The first time I came out was summer 2014. It was hot that day, and we were just lying around outside, talking. I was convinced that I was asexual. A few months later, I realized I was wrong. I was pansexual. Of course, I immediately told my friends, being the tiny little middle schooler I was, and of course they accepted me. I told all of my closest friends soon after, and it was lovely. I was happy that there were other people who accepted and loved me.

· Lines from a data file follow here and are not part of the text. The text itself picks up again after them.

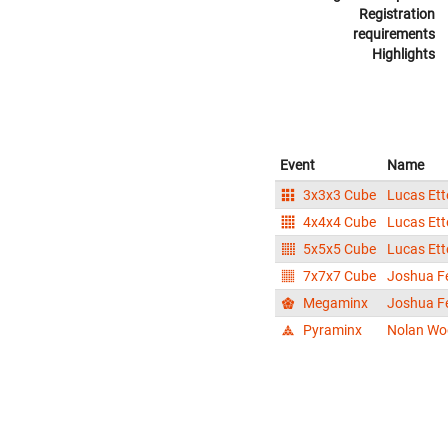
Registration
requirements
Highlights
Event
Name
3x3x3 Cube
Lucas Ett
4x4x4 Cube
Lucas Ett
5x5x5 Cube
Lucas Ett
7x7x7 Cube
Joshua F
Megaminx
Joshua F
Pyraminx
Nolan Wo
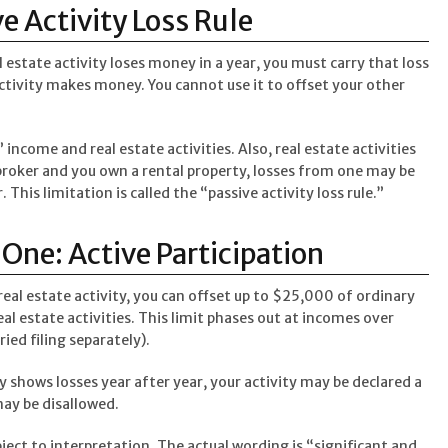
e Activity Loss Rule
l estate activity loses money in a year, you must carry that loss
ctivity makes money. You cannot use it to offset your other
” income and real estate activities. Also, real estate activities
 broker and you own a rental property, losses from one may be
 This limitation is called the “passive activity loss rule.”
ne: Active Participation
 real estate activity, you can offset up to $25,000 of ordinary
eal estate activities. This limit phases out at incomes over
ed filing separately).
ity shows losses year after year, your activity may be declared a
ay be disallowed.
bject to interpretation. The actual wording is “significant and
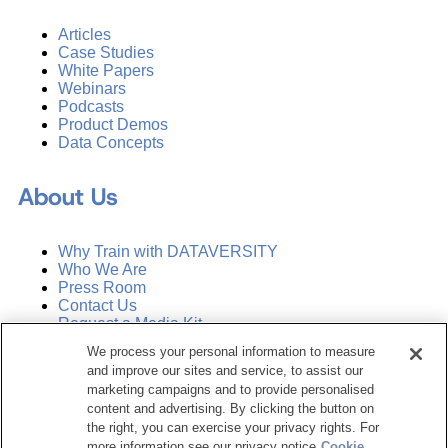
Articles
Case Studies
White Papers
Webinars
Podcasts
Product Demos
Data Concepts
About Us
Why Train with DATAVERSITY
Who We Are
Press Room
Contact Us
Request a Media Kit
We process your personal information to measure
and improve our sites and service, to assist our
Subscribe
Manage Email Preferences
marketing campaigns and to provide personalised
content and advertising. By clicking the button on
the right, you can exercise your privacy rights. For
©
2026
Dataversity. All Rights Reserved.
more information see our privacy notice
Cookie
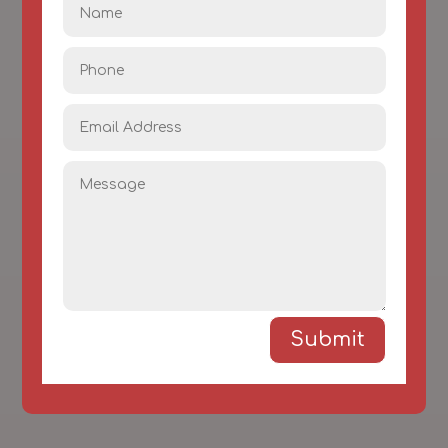
Submit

Just a few weeks ago, I came out to my parents. Now, let me start by saying that I love my parents and I will always love them, but they are not the most accepting of people. Sometimes, the things they say go from ‘bordering-on-offensive’ to just straight up offensive. Which brings me to my coming out. My parents read my text messages, so they already knew, but when I told my mother, we were in the drive-through of our local McDonald’s. She said she was fine with it, but that she didn’t want me using labels, which confused me. She was fine when my label was straight, but she couldn’t handle me being pan? “And besides,” she said, “you’re bisexual. There’s only two genders, despite what the internet and your friends may say.” That, to me, is the worst thing my parents have ever said to me. It hurt, being told by my own mother that I couldn’t identify as what I was.
Realizing I was pansexual was such an important part of my life, and even though I didn’t receive the response from my parents that I was hoping for, I’m glad I came out, because now I can be myself around everybody, even though my parents might need a little help adjusting. I feel so much more like myself every day, and I can stand the people who hate the LGTBQ+ community.